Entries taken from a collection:

========

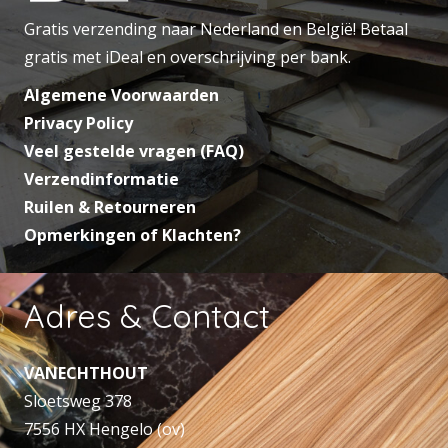
Gratis verzending naar Nederland en België! Betaal
gratis met iDeal en overschrijving per bank.
Algemene Voorwaarden
Privacy Policy
Veel gestelde vragen (FAQ)
Verzendinformatie
Ruilen & Retourneren
Opmerkingen of Klachten?
Adres & Contact
VANECHTHOUT
Sloetsweg 378
7556 HX Hengelo (ov)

========

> **To do**: For this exercise, transcribe the entries verbatim and skip all pictures.

> **Result for this task**:
Gratis verzending naar Nederland en België! Betaal
gratis met iDeal en overschrijving per bank.
Algemene Voorwaarden
Privacy Policy
Veel gestelde vragen (FAQ)
Verzendinformatie
Ruilen & Retourneren
Opmerkingen of Klachten?
Adres & Contact
VANECHTHOUT
Sloetsweg 378
7556 HX Hengelo (ov)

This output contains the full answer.